Publicado em 13/01/2025 - 09:41 / Clipado em 13/01/2025 - 09:41
Vitórias da AGU no Judiciário somam R$ 1 trilhão.
Reviravoltas a favor da União, como no julgamento das teses da revisão da vida toda e da correção das contas do FGTS, ajudaram
Por Flávia Maia
O governo de Luiz Inácio Lula da Silva (PT) conseguiu importantes vitórias no Judiciário em 2024 que vão evitar perdas de mais de R$ 1,097 trilhão aos cofres públicos - maior quantia registrada nos últimos seis anos. Para se ter uma dimensão, o valor, que não inclui casos tributários, corresponde a quase 10% da projeção do Produto Interno Bruto (PIB) de 2024.
Os êxitos da Advocacia-Geral da União (AGU) no Supremo Tribunal Federal (STF) ajudaram a subir os números, em especial, em reviravoltas a favor da União, como ocorreu no julgamento das teses da revisão da vida toda e da correção das contas do FGTS.
Em 2024, a taxa de sucesso de decisões favoráveis à União no STF foi 76,2% em um universo de 2.798 decisões judiciais - estão excluídas desta taxa as ações de controle concentrado como as ações diretas de inconstitucionalidade.
Essas vitórias na Justiça ajudam na meta fiscal porque impedem desembolsos futuros que a União teria caso perdesse as ações. No entanto, a AGU e especialistas ponderam que os cálculos são feitos levando em consideração os piores cenários, o que pode inflar os números.
Na direção do atual advogado-geral da União, Jorge Messias, a orientação é para que sejam priorizados processos com impacto fiscal, o que ajuda a explicar o salto nos valores. “O resultado mostra o empenho da AGU em colaborar com o esforço fiscal do governo. Temos trabalhado de forma alinhada com o Ministério da Fazenda para assegurar que as contas públicas estejam estruturadas”, afirma Messias.
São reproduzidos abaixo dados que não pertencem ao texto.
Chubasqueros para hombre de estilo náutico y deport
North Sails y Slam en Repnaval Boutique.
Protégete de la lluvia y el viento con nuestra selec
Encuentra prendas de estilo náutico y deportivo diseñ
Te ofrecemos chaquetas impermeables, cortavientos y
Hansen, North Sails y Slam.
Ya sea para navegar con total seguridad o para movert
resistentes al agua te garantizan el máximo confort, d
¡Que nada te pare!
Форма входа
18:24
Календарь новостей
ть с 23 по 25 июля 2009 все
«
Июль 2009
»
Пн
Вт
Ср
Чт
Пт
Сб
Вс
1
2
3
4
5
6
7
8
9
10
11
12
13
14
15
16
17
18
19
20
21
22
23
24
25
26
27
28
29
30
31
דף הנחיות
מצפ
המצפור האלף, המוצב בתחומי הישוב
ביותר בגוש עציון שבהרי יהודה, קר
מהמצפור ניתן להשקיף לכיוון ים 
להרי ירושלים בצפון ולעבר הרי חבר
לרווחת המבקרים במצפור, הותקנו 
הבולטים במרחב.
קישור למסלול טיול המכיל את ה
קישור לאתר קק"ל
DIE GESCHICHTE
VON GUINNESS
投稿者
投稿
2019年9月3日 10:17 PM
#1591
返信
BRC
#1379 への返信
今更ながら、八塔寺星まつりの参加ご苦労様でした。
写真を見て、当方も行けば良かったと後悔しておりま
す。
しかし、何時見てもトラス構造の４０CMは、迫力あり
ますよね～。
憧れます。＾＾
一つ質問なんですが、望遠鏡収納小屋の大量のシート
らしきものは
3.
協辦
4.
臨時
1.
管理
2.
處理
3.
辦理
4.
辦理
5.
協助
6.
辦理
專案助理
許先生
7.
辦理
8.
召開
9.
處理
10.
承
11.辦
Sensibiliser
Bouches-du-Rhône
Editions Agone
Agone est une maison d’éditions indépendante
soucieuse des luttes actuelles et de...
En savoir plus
Nos dois primeiros anos do governo Lula, o impacto econômico gerado por vitórias da União no Judiciário foi 49,16% maior do que nos dois primeiros anos do governo do ex-presidente Jair Bolsonaro, conforme os dados presentes nos relatórios de gestão da AGU.
Especialistas consultados pelo Valor indicam que o aumento pode ser relacionado à postura política diferente da atuação da AGU nos dois governos, seja por diálogo maior do governo Lula com ministros do STF em comparação com o governo Bolsonaro, seja por escolhas sobre o que litigar na Justiça.
“Além do diálogo entre o advogado-geral e os ministros, o que torna o fluxo processual mais facilitado, a gente tem outro fator que é a diretriz governamental. O governo anterior tinha uma linha de liberalismo econômico extremado, fazia com que a advocacia pública abdicasse de créditos a que o estado tinha direito”, explica Volgane Carvalho, professor da PUC-MG.
Para Eloísa Machado, professora da FGV, a atuação da AGU no governo Bolsonaro focou em defender suas políticas. “Até mesmo as evidentemente inconstitucionais, como desmatamento.”
Cinco processos ajudaram a AGU a chegar ao impacto econômico de R$ 1 trilhão. Um deles é o da correção do FGTS, que estava avaliado em R$ 543 bilhões. Nesse caso, a articulação de Messias foi imprescindível - o advogado enumerou uma série de impactos econômicos e sociais em plenário, como o financiamento de obras privadas e públicas.
Mas a cartada final foi a apresentação horas antes do julgamento de um acordo firmado entre o governo e as centrais sindicais para manter o mesmo índice de correção (Taxa Referencial + 3%), mas garantindo que ela não fosse inferior à inflação. Pela proposta do relator, Luís Roberto Barroso, e que já tinha adesão de outros ministros, o FGTS deveria render como a poupança, uma perda parcial para a União.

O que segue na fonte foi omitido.